Major areas of research:

  • Identification and localization of the intracellular Ca2+ pools involved in cellular signaling.
  • Improving understanding of the basis of intracellular [Ca2+]i oscillations.
  • The nature of the calcium channel, and the signal generated by depletion of intracellular Ca2+ stores.

Current projects:

  • Understanding the biophysical properties of Orai calcium channels
  • Understanding the cellular mechanisms underlying movements of the calcium sensor, Stim1, within the endoplasmic reticulum.
  • Determining the roles of store-operated and non-store-operated calcium channel mechanism in significant physiological contexts using primary cells.
  • Investigating the signaling mechanisms for non-store-operated TRP channels.

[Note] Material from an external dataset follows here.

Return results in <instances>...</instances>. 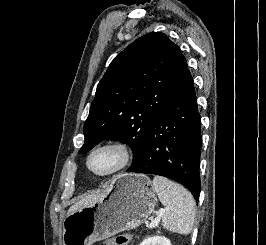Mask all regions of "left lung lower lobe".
<instances>
[{"label":"left lung lower lobe","instance_id":"1","mask_svg":"<svg viewBox=\"0 0 266 245\" xmlns=\"http://www.w3.org/2000/svg\"><path fill=\"white\" fill-rule=\"evenodd\" d=\"M200 114L188 68L151 123L143 152L127 172L156 174L186 187L199 200Z\"/></svg>","mask_w":266,"mask_h":245}]
</instances>
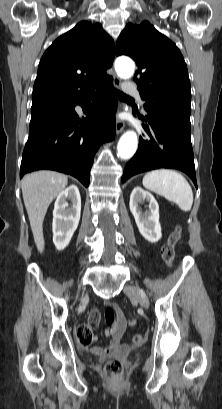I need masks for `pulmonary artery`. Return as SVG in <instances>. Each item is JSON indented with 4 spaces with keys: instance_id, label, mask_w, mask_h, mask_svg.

James W. Putney, Jr., Ph.D., heads the Calcium Regulation Group within the Signal Transduction Laboratory.  He received his Ph.D. in 1972 from The Medical College of Virginia in Richmond, Virginia. He has published 165 peer-reviewed articles in leading biomedical journals, as well as several book chapters.  He served as Professor of Pharmacology at The Medical College of Virginia, Virginia Commonwealth University, before joining NIEHS in 1986.

Relevance to NIEHS Mission

The significance of this research lies in the well-established role of calcium signaling in controlling cell growth and differentiation, and subsequently its potential involvement in oncogenesis, and the general role of disrupted calcium homeostasis in the toxic actions of environmental toxins and other pathological insults.